[What needs to be done]: Within this listing, how many lines include the word "monumental"? Only the number should be given.

·····

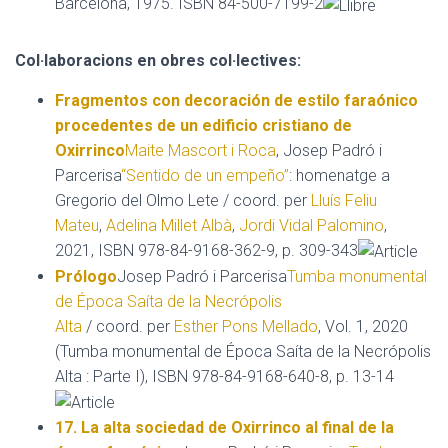
Barcelona, 1975. ISBN 84-500-7199-2
Col·laboracions en obres col·lectives:
Fragmentos con decoración de estilo faraónico
procedentes de un edificio cristiano de
Oxirrinco
Maite Mascort i Roca
, Josep Padró i
Parcerisa
“Sentido de un empeño”
: homenatge a
Gregorio del Olmo Lete / coord. per
Lluís Feliu
Mateu
,
Adelina Millet Albà
,
Jordi Vidal Palomino
,
2021, ISBN 978-84-9168-362-9, p. 309-343
Prólogo
Josep Padró i Parcerisa
Tumba monumental
de Época Saíta de la Necrópolis
Alta
/ coord. per
Esther Pons Mellado
, Vol. 1, 2020
(Tumba monumental de Época Saíta de la Necrópolis
Alta : Parte I), ISBN 978-84-9168-640-8, p. 13-14
17. La alta sociedad de Oxirrinco al final de la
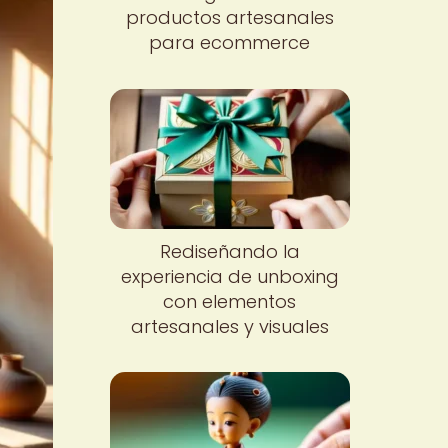
productos artesanales
para ecommerce
Rediseñando la
experiencia de unboxing
con elementos
artesanales y visuales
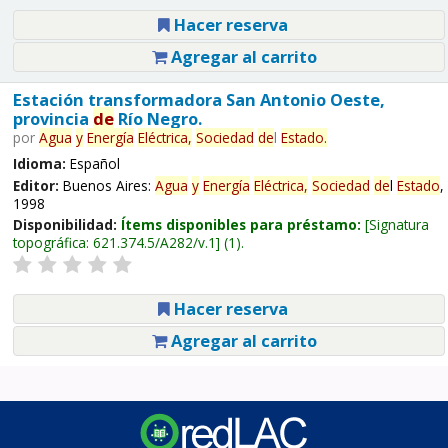
Hacer reserva
Agregar al carrito
Estación transformadora San Antonio Oeste,
provincia
de
Río Negro.
por
Agua
y
Energía
Eléctrica,
Sociedad
de
l
Estado
.
Idioma:
Español
Editor:
Buenos Aires:
Agua
y
Energía
Eléctrica,
Sociedad
de
l
Estado
,
1998
Disponibilidad:
Ítems disponibles para préstamo:
Signatura
topográfica:
621.374.5/A282/v.1
(1).
Hacer reserva
Agregar al carrito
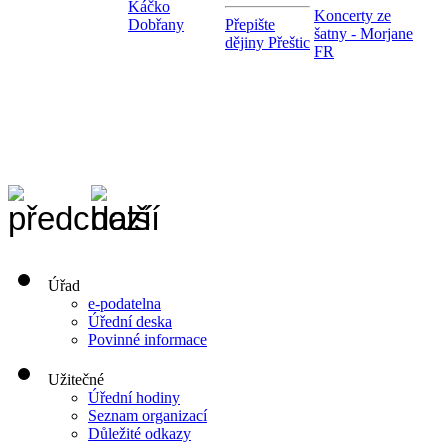
Káčko
Koncerty ze
Dobřany
Přepište
šatny - Morjane
dějiny Přeštic
FR
Úřad
e-podatelna
Úřední deska
Povinné informace
Užitečné
Úřední hodiny
Seznam organizací
Důležité odkazy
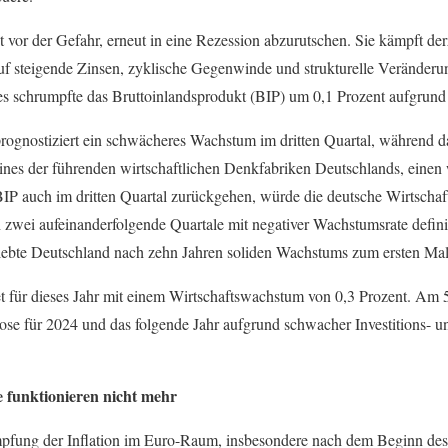
t vor der Gefahr, erneut in eine Rezession abzurutschen. Sie kämpft der
f steigende Zinsen, zyklische Gegenwinde und strukturelle Veränderu
es schrumpfte das Bruttoinlandsprodukt (BIP) um 0,1 Prozent aufgrund r
gnostiziert ein schwächeres Wachstum im dritten Quartal, während das
 eines der führenden wirtschaftlichen Denkfabriken Deutschlands, eine
 BIP auch im dritten Quartal zurückgehen, würde die deutsche Wirtschaft
h zwei aufeinanderfolgende Quartale mit negativer Wachstumsrate defin
rlebte Deutschland nach zehn Jahren soliden Wachstums zum ersten Mal
 für dieses Jahr mit einem Wirtschaftswachstum von 0,3 Prozent. Am 5
ose für 2024 und das folgende Jahr aufgrund schwacher Investitions- un
 funktionieren nicht mehr
pfung der Inflation im Euro-Raum, insbesondere nach dem Beginn des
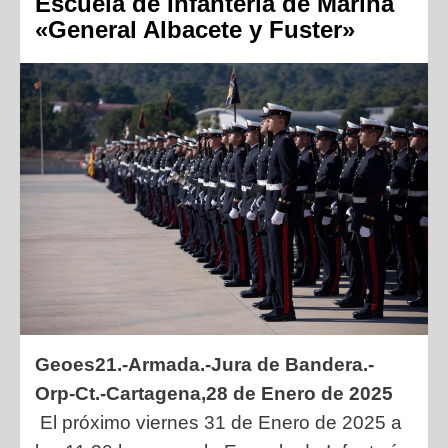
Escuela de Infantería de Marina
«General Albacete y Fuster»
Geoes21.-Armada.-Jura de Bandera.-
Orp-Ct.-Cartagena,28 de Enero de 2025
El próximo viernes 31 de Enero de 2025 a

·····

[Exercise solution]: 2